Although invented by Australians, the barbecue is an extremely popular form of al fresco entertaining that’s greatly enjoyed by numerous pensioners.

A simple charcoal barbecue can be bought for just a few pounds and will enable you to cook two or three chipolatas at a time and thus feed a party of six or eight in little more than 24 hours.

A larger gas barbecue will cost considerably more, but will allow you to incinerate a whole pig or half a whale in less than 10 minutes, while also welding the chassis of a tractor or small amphibious vehicle.
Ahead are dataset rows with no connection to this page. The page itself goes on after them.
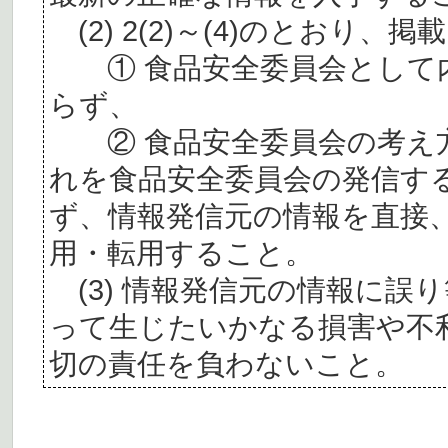
(2) 2(2)～(4)のとおり
① 食品安全委員会として内
らず、
② 食品安全委員会の考え
れを食品安全委員会の発信す
ず、情報発信元の情報を直接
用・転用すること。
(3) 情報発信元の情報に誤
って生じたいかなる損害や不
切の責任を負わないこと。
Charcoal imparts a delicate smoked flavour to the food you prepare, while gas barbecues can be used to anaesthetise people and extract teeth or perform minor amputations.  Gas barbecues also light at the flick of a switch, unlike charcoal versions, which may need dousing in high-octane rocket fuel in order to produce a faint glimmer of heat.

The most popular barbecue foods are steaks, sticky koala ribs, random squirrel bits and black, crunchy things, and these are usually accompanied by a selection of dips such as guacamole, tile paint and Stergene.  Home-made sourdough bread will add a touch of rustic authenticity, and any left over can be used to patch holes in fence panels at a later date.

Some people believe that it always rains when a barbecue is held, but official figures for 2013 show that less than 80% were subject to violent storms, tornados or avalanches.  However, one barbecue in Orton Waterville, Cambridgeshire, did have to be abandoned because of a plague of locusts.